Washington area residents spend far longer getting to work and find themselves in daily traffic jams three times as often as commuters elsewhere, according to new local and national polls by The Washington Post.
Half of the region's commuters spend 30 minutes or more traveling to work, or an hour each day to get to their jobs and back home. Even when compared with commuters in other major urban areas, the surveys suggest that Washington residents spend significantly more time on the road.
One big reason that drives are longer here is because traffic tie-ups are far more frequent. Nearly 6 in 10 commuters say they get tangled up in traffic jams at least once a week. And more than 1 in 4 -- 28 percent -- said they encounter serious tie-ups every day, compared with 9 percent of commuters nationally.
In spite of increasingly long and frustrating commutes, the survey found that Washingtonians remain addicted to their cars. Three in four area commuters drive to work alone. Carpooling is no more prevalent here than it is elsewhere in the country. Metro is widely admired but largely bypassed, a boutique transportation system that serves a hard-core constituency but is viewed by most commuters as inconvenient.
Overwhelming majorities of residents in the Virginia and Maryland suburbs and 4 in 10 District residents agree that congestion along their commutes has become progressively worse in the past five years, and most people in each jurisdiction predict that it will only get worse.

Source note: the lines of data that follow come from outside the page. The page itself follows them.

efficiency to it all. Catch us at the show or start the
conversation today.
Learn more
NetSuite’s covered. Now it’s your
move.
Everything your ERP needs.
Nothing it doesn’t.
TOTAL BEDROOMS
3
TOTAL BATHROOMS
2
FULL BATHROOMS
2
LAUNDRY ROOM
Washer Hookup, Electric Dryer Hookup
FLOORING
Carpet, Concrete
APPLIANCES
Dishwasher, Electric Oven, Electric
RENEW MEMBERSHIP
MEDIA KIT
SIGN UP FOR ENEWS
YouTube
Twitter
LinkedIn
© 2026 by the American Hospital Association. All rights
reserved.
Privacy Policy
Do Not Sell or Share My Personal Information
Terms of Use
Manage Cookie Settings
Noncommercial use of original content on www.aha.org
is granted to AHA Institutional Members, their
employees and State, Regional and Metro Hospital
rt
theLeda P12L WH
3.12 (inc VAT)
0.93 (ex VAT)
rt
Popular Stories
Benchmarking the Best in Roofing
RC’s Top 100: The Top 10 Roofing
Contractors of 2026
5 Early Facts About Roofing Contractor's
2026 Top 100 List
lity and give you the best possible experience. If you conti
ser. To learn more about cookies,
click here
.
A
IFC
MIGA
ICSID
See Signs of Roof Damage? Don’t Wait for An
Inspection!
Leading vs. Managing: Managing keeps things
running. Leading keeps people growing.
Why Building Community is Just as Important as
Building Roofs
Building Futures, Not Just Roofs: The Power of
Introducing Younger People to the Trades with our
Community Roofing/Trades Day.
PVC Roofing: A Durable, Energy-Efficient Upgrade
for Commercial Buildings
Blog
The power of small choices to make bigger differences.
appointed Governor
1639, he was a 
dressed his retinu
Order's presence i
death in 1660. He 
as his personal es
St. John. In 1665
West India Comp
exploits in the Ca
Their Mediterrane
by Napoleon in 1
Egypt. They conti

Transportation officials and experts said the results show a network in collapse.
"Our transportation systems are breaking down and failing," said Virginia Transportation Commissioner Philip A. Shucet. "We are quickly coming to a point where we're not able to provide a minimum level of service in our core transportation needs."
Solid majorities of area residents polled support a variety of big-ticket items to help ease traffic congestion, from extending Metro to Dulles International Airport to building an intercounty connector in the Maryland suburbs. Half would even be willing to pay higher gasoline taxes to fund transportation projects, compared with a third nationally.
Commuters also are taking matters into their own hands: Two-thirds say they have adjusted their travel schedules, moved, changed jobs or transferred to a different work location to ease their commute.
The one thing they seem most unwilling to do is give up their cars, so they accept long and frustrating commutes as the price for other lifestyle choices.
"I endure it," said John Miller, 49, a recruiter for a federal intelligence agency who spends an hour driving the 25 miles from his home in Springfield to his office in Reston. "I have to go to work, I like where I live, so whatever [the commute] is doesn't matter."
To measure attitudes toward commuting, The Post interviewed 1,003 randomly selected adults in the Washington area Jan. 27 to 31. At the same time, The Post joined with ABC News and Time magazine to conduct a nationwide survey of 1,204 adults that asked many of the same questions, allowing a direct comparison between the experiences of area commuters with their counterparts elsewhere.
Government officials said they have all but given up on attempts to do anything extraordinary to solve area transportation problems. Instead, they are trying to broaden commuting options for people by experimenting with such proposals as allowing drivers without passengers to pay to use carpool lanes. But they said there was little they can do if people continue to live farther and farther from their jobs.
"There's nothing we can do to fix it," said Dan Tangherlini, the District's transportation director. "There are things we can do to try to influence it. But it is a little frustrating when most people sit around and agree that people are making all the wrong choices and yet more and more people are doing it."